Hello and welcome to DFC! Your Dane puppy is gorgeous!!! Thanks for sharing photos of him!


----------



## rannmiller (Jun 27, 2008)

He's only 5.5 months and he's already that big? He's gonna be HUGE! Very handsome!


----------



## danecolor (Nov 22, 2010)

glad to see another dane owner on DFC! gorgeous pup :smile:


----------



## minnieme (Jul 6, 2011)

woohooo dane owners!!! :wink: Deco is STUN.NING!! Seems so strange to see such a "big-boned" dane though; I am very used to my petite and leggy girl! And when I say big-boned, I mean it really looks like he has a bigger bone structure; he does not look fat at all! LOL Beautiful pup -- love his coloring -- and oh so wish we could get all the DFC danes together for a playdate. :biggrin:


----------



## NewYorkDogue (Sep 27, 2011)

Beautiful pup! Actually, just this morning I was in Central Park with my dog and met a Dane the same color as yours, galloping across a big grassy hill. So fun to see them really get to stretch their legs and run!
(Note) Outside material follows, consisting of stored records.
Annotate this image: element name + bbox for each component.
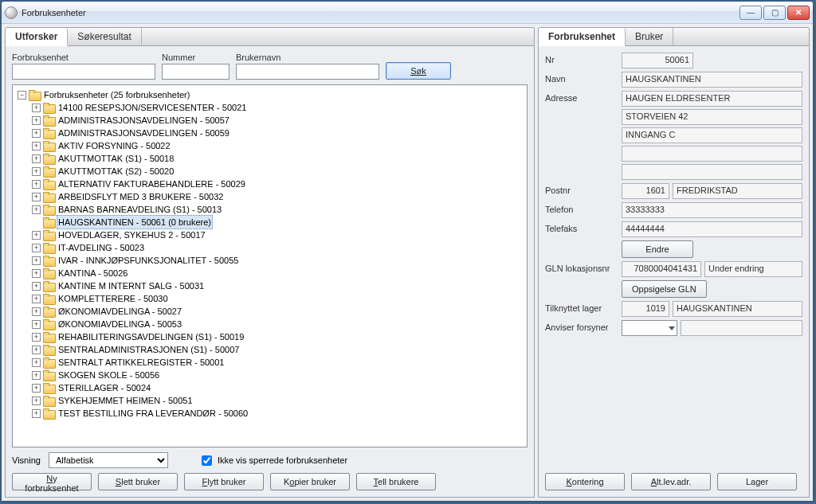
expand-icon[interactable]: +: [32, 180, 41, 189]
forbruksenhet-input[interactable]: [12, 64, 155, 80]
tree-node[interactable]: +KANTINE M INTERNT SALG - 50031: [32, 279, 525, 292]
altlevadr-button[interactable]: Alt.lev.adr.: [631, 473, 711, 490]
app-icon: [5, 6, 18, 19]
tree-node[interactable]: +14100 RESEPSJON/SERVICESENTER - 50021: [32, 101, 525, 114]
folder-icon: [43, 243, 54, 252]
expand-icon[interactable]: +: [32, 358, 41, 367]
tree-root-node[interactable]: − Forbruksenheter (25 forbruksenheter): [18, 88, 525, 101]
tab-forbruksenhet[interactable]: Forbruksenhet: [539, 28, 626, 46]
tree-node[interactable]: +SENTRALADMINISTRASJONEN (S1) - 50007: [32, 343, 525, 356]
expand-icon[interactable]: +: [32, 205, 41, 214]
tree-view[interactable]: − Forbruksenheter (25 forbruksenheter) +…: [12, 84, 528, 447]
tree-node[interactable]: +KANTINA - 50026: [32, 267, 525, 279]
expand-icon[interactable]: +: [32, 244, 41, 252]
tree-node[interactable]: +AKUTTMOTTAK (S2) - 50020: [32, 165, 525, 178]
expand-icon[interactable]: +: [32, 104, 41, 112]
tree-node[interactable]: +ØKONOMIAVDELINGA - 50053: [32, 318, 525, 330]
expand-icon[interactable]: +: [32, 269, 41, 278]
adresse4-value: [622, 146, 802, 162]
search-button[interactable]: Søk: [386, 62, 451, 80]
tree-node[interactable]: +REHABILITERINGSAVDELINGEN (S1) - 50019: [32, 330, 525, 343]
tree-node[interactable]: +HOVEDLAGER, SYKEHUS 2 - 50017: [32, 229, 525, 241]
expand-icon[interactable]: +: [32, 397, 41, 405]
gln-value: 7080004041431: [622, 261, 701, 277]
expand-icon[interactable]: +: [32, 142, 41, 150]
expand-icon[interactable]: +: [32, 256, 41, 265]
tab-bruker[interactable]: Bruker: [626, 28, 673, 45]
right-tabs: Forbruksenhet Bruker: [538, 27, 810, 46]
count-users-button[interactable]: Tell brukere: [356, 473, 436, 490]
lager-button[interactable]: Lager: [717, 473, 797, 490]
endre-button[interactable]: Endre: [622, 240, 693, 258]
tree-node-label: ADMINISTRASJONSAVDELINGEN - 50059: [57, 127, 231, 139]
tree-node-label: SENTRALADMINISTRASJONEN (S1) - 50007: [57, 343, 241, 356]
expand-icon[interactable]: +: [32, 193, 41, 201]
lager-nr-value: 1019: [622, 301, 669, 317]
expand-icon[interactable]: +: [32, 154, 41, 163]
tree-node[interactable]: +ARBEIDSFLYT MED 3 BRUKERE - 50032: [32, 190, 525, 203]
expand-icon[interactable]: +: [32, 409, 41, 418]
expand-icon[interactable]: +: [32, 129, 41, 138]
detail-form: Nr 50061 Navn HAUGSKANTINEN Adresse HAUG…: [545, 53, 802, 336]
tree-node-label: HAUGSKANTINEN - 50061 (0 brukere): [57, 215, 213, 229]
expand-icon[interactable]: +: [32, 307, 41, 316]
tree-node[interactable]: +SYKEHJEMMET HEIMEN - 50051: [32, 394, 525, 407]
maximize-button[interactable]: ▢: [763, 6, 786, 20]
expand-icon[interactable]: +: [32, 384, 41, 393]
expand-icon[interactable]: +: [32, 346, 41, 354]
nummer-input[interactable]: [162, 64, 230, 80]
tab-utforsker[interactable]: Utforsker: [6, 28, 68, 46]
anviser-select[interactable]: [622, 320, 677, 336]
brukernavn-input[interactable]: [236, 64, 379, 80]
expand-icon[interactable]: +: [32, 116, 41, 125]
tree-node[interactable]: +SENTRALT ARTIKKELREGISTER - 50001: [32, 356, 525, 369]
collapse-icon[interactable]: −: [18, 91, 26, 100]
tree-node[interactable]: +ADMINISTRASJONSAVDELINGEN - 50057: [32, 114, 525, 127]
folder-icon: [29, 90, 40, 100]
tree-node[interactable]: +ALTERNATIV FAKTURABEHANDLERE - 50029: [32, 178, 525, 190]
tree-node[interactable]: +BARNAS BARNEAVDELING (S1) - 50013: [32, 203, 525, 216]
expand-icon[interactable]: +: [32, 295, 41, 303]
forbruksenhet-label: Forbruksenhet: [12, 53, 155, 62]
tab-sokeresultat[interactable]: Søkeresultat: [68, 28, 141, 45]
tree-node[interactable]: +AKTIV FORSYNING - 50022: [32, 139, 525, 152]
move-user-button[interactable]: Flytt bruker: [184, 473, 264, 490]
expand-icon[interactable]: +: [32, 231, 41, 240]
expand-icon[interactable]: +: [32, 333, 41, 342]
hide-closed-checkbox[interactable]: [202, 455, 212, 466]
expand-icon[interactable]: +: [32, 167, 41, 176]
tree-node[interactable]: +STERILLAGER - 50024: [32, 381, 525, 394]
copy-user-button[interactable]: Kopier bruker: [270, 473, 350, 490]
folder-icon: [43, 141, 54, 150]
tree-node[interactable]: +HAUGSKANTINEN - 50061 (0 brukere): [32, 216, 525, 229]
tree-node[interactable]: +AKUTTMOTTAK (S1) - 50018: [32, 152, 525, 165]
tree-node[interactable]: +ØKONOMIAVDELINGA - 50027: [32, 305, 525, 318]
tree-node-label: SYKEHJEMMET HEIMEN - 50051: [57, 394, 194, 407]
tree-node-label: IVAR - INNKJØPSFUNKSJONALITET - 50055: [57, 254, 240, 267]
app-window: Forbruksenheter — ▢ ✕ Utforsker Søkeresu…: [1, 1, 814, 502]
close-button[interactable]: ✕: [787, 6, 810, 20]
new-forbruksenhet-button[interactable]: Ny forbruksenhet: [12, 473, 92, 490]
folder-icon: [43, 128, 54, 138]
folder-icon: [43, 408, 54, 418]
expand-icon[interactable]: +: [32, 282, 41, 291]
tree-node[interactable]: +IT-AVDELING - 50023: [32, 241, 525, 254]
folder-icon: [43, 294, 54, 303]
tree-node[interactable]: +ADMINISTRASJONSAVDELINGEN - 50059: [32, 127, 525, 139]
navn-label: Navn: [545, 72, 617, 84]
tree-node[interactable]: +KOMPLETTERERE - 50030: [32, 292, 525, 305]
expand-icon[interactable]: +: [32, 320, 41, 329]
tree-node[interactable]: +TEST BESTILLING FRA LEVERANDØR - 50060: [32, 407, 525, 420]
folder-icon: [43, 396, 54, 405]
tree-node-label: TEST BESTILLING FRA LEVERANDØR - 50060: [57, 407, 249, 420]
tree-node[interactable]: +SKOGEN SKOLE - 50056: [32, 369, 525, 381]
delete-user-button[interactable]: Slett bruker: [98, 473, 178, 490]
expand-icon[interactable]: +: [32, 371, 41, 380]
minimize-button[interactable]: —: [740, 6, 762, 20]
oppsigelse-gln-button[interactable]: Oppsigelse GLN: [622, 280, 707, 298]
titlebar[interactable]: Forbruksenheter — ▢ ✕: [2, 2, 813, 24]
kontering-button[interactable]: Kontering: [545, 473, 625, 490]
tree-node[interactable]: +IVAR - INNKJØPSFUNKSJONALITET - 50055: [32, 254, 525, 267]
left-panearea: Forbruksenhet Nummer Brukernavn Søk: [5, 46, 535, 498]
visning-select[interactable]: Alfabetisk: [49, 452, 168, 468]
I found out also that Great Danes are pretty popular here in the city; there are a group of Dane owners who regularly meet on the west side of the park with their dogs... and it's a big dog party!


----------



## chewice (Jan 1, 2012)

Little mini ponies! We have one that walks past my work every day with a 4-5 year old. He is sooo overprotective of him and its cute. The kid should ride him.


----------



## Rodeo (Sep 11, 2011)

I'm in love! What a gorgeous pup.


----------



## CorgiPaws (Mar 31, 2009)

:welcome:

Woo hoo, another Dane owner! I'm quite a fan myself, and your boy is so handsome, and BIG holy cow!


----------



## Deco (Jan 3, 2012)

It's not a great photo. But you can see Deco here with a full grown male Blue and a Mahoooosive Harli that live about 5 minutes away from us. He is just a normal Dane here in the UK, maybe a little bigger than the norm but pretty normal size. The last time I measured Deco he was 29" at the shoulder. next time we walk I will *try* to line them up against something to give a sense of perspective.


----------



## AveryandAudrey (Sep 20, 2010)

Very handsome dog you have there.


----------



## Janet At Nutro (Mar 11, 2011)

Yay, another Dane owner!
Deco is very handsome!


----------



## Khan (Jan 17, 2010)

Very handsome boy!! I love Deco's color. It reminds me of Velvet!! I can only imagine how soft his ears are!!!


----------



## Malorey (Nov 11, 2011)

Gosh, he really is one good looking pup!


----------



## wolfsnaps88 (Jan 2, 2012)

Beautiful dog. My hubby wants one of those. I love his color. He really is handsome.


----------



## Deco (Jan 3, 2012)

Thank you for all the nice comments.


----------



## magicre (Apr 7, 2010)

i love that first pic.....like he's saying 'if i close my eyes, you can't see me'....


----------



## twoisplenty (Nov 12, 2008)

Holy bone batman! I love Danes and yours is a beauty!! If I only had more room, lol.


----------